Penn State Erie officials are positioning the school's new medical center as a place for students to hone industrial skills and for medical manufacturers to do research and development.
The centerpiece of the center — a Class 100,000 clean room equipped with a 55-ton Arburg injection press — molded liquid silicone rubber parts during the college's Injection Molding Con- ference focusing on innovation and emerging technologies, held June 13-15.
The center also has a SteerAmerica twin-screw compounding extruder with a 20-millimeter screw diameter, located outside the clean room area. Other processing machinery will be available.
The medical facility is located in the Burke Center, home to Penn State Erie's plastics laboratory. The college won a $150,000 grant from Pennsylvania's Keystone Innovation Starter Kit program.
Jason Williams, who heads the center, said Erie is a central location, and the Plastics Engineering Technology program has expertise from talented students and faculty.
“Within the Buffalo-Pittsburgh-Cleveland triangle, Erie's the epicenter of that. So it really puts us in a good position to really help all three of those regions,” he said. “And that's really what led to this. We're starting to see a really big push for the device manufacturers in the Pittsburgh area, alone.”
The medical plastics industry is projected to grow 5-8 percent per year through 2015, Williams said.
He said Pennsylvania has 22,000 jobs directly from medical-device manufacturers. A total of 100,000 jobs are related to the medical-device sector.
Williams is a lecturer in the Plastics Engineering Technology program and a graduate of Penn State Erie. His background is in product design.

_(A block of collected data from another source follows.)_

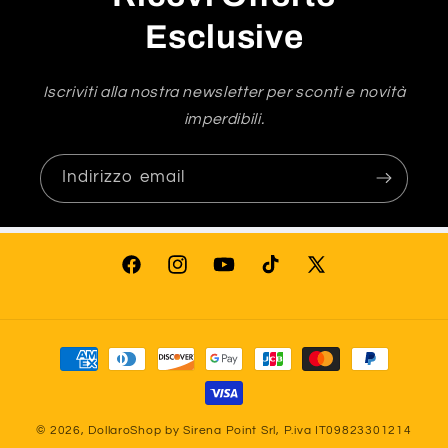
Esclusive
Iscriviti alla nostra newsletter per sconti e novità
imperdibili.
Indirizzo email
Facebook
Instagram
YouTube
TikTok
X
(Twitter)
Metodi
di
pagamento
© 2026,
DollaroShop
by Sirena Point Srl, P.iva IT09823301214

It makes sense to have an LSR molding machine at the medical training center, he said: “First of all, LSR is one of the largest growth areas within the molding segment. And also there's a large shortage of research in that area.”
The center will follow an “open laboratory” model to collaborate with industry. That includes a flexible policy regarding the ownership of intellectual property, Williams said.
“It can be anywhere from early-stage development, even just a basic process piece. So if they're seeing some odd molding phenomena and they want to do just pure research, we can be involved in something like that,” he said. “Or it could be all the way through having space available for a pilot production run. It can be a sequestered space.”
Companies doing work at the center will get office facilities and computer access.
Once a firm contacts the center, officials will meet with Williams to outline their research goals. Williams will identify students and faculty members for that specific research.
“They would set the direction of the research and the students could carry on that research and conduct experiments, under the supervision of faculty,” he said. “The goal of having the students involved is that now, a researcher wouldn't necessarily have to be here full time.”
Ownership of intellectual property can be a stumbling block for private industry working with academia. But Williams said the center will offer three ways to handle IP — worked out in advance. The first option is, the school could own it and the company would pay to license it. Under a second option, the company would use the technology royalty-free. If any competitors wanted to license the technology, royalties would be split evenly between the school and its partner company. In the third option, a company would retain all IP.
Of course, the center will play a key role with medical-related curriculum for Penn State Erie. Undergraduates can get a certificate in medical plastics. Courses cover regulatory issues, product development, materials, manufacturing methods, the human body and microbiology.
Local plastics companies can send their employees to the Plastics Training Academy, where medical classes include LSR, medical-product development, materials and process validation.
The plastics department is leading the way to other medical-related efforts at the Erie school. Ralph Ford, director of Penn State Erie's School of Engineering, said the college is planning to offer a minor in biomedical engineering, after the medical plastics program moves ahead.
The goal is to help companies do applied research, Ford said at the Injection Molding Conference.